Mucinous cystic neoplasms of the pancreas are characterized by the formation of large unilocular or multilocular cysts filled with abundant, thick, gelatinous mucin. Mucinous cystic neoplasms should be interpreted as mucinous cystadenocarcinomas of low-grade malignant potential in order to reinforce the need for complete surgical resection and close clinical follow up. Mucinous cystic neoplasms occur more frequently in females (6 to 1) and approximately 50% occur in patients between the ages of 40 and 60 years. These tumors usually are located in the body and tail of the pancreas. They may be large (mean diameter of 10 cm), multiloculated, and encapsulated. There is a great propensity for invasion of local organs and tissues (Martin and Semelka 2000).

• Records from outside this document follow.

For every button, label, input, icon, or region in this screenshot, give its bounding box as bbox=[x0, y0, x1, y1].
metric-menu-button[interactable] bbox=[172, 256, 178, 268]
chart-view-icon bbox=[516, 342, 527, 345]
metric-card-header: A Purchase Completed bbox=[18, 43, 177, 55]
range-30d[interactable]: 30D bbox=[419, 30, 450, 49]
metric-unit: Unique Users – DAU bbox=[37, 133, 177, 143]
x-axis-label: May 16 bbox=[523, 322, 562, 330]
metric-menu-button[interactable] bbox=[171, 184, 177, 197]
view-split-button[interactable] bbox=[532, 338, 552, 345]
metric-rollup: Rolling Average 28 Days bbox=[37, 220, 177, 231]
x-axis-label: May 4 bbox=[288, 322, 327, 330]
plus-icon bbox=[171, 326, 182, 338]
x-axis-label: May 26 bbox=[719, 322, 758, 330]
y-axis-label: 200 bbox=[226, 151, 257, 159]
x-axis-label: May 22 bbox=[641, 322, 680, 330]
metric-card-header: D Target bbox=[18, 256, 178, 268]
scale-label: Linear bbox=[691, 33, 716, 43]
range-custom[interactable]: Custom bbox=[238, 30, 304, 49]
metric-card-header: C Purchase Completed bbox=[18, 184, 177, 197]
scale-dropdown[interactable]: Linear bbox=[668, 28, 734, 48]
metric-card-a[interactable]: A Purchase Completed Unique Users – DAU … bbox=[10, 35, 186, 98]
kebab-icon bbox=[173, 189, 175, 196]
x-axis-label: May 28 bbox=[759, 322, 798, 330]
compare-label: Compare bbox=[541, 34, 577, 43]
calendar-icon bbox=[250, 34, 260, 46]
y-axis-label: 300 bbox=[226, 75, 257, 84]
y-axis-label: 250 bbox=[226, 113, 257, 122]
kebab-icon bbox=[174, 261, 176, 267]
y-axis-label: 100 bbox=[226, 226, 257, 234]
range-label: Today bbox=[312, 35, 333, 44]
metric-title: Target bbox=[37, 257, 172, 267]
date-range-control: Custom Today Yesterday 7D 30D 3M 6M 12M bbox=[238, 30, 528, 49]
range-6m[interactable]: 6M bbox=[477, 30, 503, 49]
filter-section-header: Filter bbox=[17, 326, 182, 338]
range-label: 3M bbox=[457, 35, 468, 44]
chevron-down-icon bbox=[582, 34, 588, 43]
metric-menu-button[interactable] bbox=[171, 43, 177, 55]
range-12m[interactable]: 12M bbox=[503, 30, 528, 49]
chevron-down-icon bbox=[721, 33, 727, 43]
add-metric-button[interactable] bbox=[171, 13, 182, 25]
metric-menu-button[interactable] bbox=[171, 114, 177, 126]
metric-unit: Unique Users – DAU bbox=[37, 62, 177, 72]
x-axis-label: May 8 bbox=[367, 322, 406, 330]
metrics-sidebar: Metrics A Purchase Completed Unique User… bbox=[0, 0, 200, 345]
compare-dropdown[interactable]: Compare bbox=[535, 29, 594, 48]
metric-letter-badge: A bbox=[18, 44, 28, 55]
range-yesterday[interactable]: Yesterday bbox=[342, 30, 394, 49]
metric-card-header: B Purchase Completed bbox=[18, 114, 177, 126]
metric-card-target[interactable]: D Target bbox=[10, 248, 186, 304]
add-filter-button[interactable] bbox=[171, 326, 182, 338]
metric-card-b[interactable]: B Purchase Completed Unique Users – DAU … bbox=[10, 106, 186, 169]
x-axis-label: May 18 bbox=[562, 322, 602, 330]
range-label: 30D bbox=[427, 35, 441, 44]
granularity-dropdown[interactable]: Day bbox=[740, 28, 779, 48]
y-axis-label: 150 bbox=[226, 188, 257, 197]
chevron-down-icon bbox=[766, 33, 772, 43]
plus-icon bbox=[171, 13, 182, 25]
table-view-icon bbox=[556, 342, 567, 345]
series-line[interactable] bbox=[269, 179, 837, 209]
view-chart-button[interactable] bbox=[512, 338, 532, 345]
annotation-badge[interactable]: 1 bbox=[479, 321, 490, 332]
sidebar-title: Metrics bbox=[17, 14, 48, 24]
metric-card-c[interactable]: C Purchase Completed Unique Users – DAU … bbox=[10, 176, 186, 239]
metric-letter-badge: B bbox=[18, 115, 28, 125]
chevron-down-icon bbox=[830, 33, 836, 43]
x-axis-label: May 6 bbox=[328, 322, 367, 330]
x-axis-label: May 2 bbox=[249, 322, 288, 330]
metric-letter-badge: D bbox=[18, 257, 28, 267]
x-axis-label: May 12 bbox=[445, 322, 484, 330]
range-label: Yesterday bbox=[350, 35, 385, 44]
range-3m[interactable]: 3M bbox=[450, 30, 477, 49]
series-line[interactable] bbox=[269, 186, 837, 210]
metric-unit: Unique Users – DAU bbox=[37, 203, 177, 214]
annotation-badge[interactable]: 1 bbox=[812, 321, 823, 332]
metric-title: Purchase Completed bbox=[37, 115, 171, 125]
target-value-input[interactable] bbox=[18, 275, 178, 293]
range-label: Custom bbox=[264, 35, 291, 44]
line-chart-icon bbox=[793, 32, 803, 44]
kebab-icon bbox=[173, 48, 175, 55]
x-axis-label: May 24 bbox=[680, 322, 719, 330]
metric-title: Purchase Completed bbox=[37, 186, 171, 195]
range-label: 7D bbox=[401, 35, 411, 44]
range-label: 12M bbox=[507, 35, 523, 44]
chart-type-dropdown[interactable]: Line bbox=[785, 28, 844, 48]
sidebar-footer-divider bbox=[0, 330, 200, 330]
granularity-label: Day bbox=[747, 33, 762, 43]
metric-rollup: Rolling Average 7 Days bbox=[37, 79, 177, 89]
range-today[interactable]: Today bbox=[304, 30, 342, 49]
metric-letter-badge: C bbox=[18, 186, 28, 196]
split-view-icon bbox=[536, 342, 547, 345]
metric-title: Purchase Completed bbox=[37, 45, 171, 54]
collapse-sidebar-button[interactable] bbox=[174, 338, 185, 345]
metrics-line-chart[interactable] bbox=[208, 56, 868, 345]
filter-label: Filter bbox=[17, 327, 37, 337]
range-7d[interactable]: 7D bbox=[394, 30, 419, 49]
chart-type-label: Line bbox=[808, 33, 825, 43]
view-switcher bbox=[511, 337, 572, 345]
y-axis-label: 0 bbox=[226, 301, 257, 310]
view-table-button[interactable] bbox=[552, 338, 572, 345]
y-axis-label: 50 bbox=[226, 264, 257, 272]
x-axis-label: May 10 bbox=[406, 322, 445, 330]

On gadolinium-enhanced T1-weighted fat-suppressed images, large, irregular cystic spaces separated by thick septa are demonstrated. Mucinous cystadenomas are well circumscribed and they show no evidence of metastases or invasion of adjacent tissues. Mucinous cystadenomas described pathologically as having borderline malignant potential, may be very large, but may not show imaging or gross evidence of metastases or local invasion. Mucin produced by these tumors may result in high signal intensity on T1- and T2-weighted images of the primary tumor and liver metastases (Martin and Semelka 2000).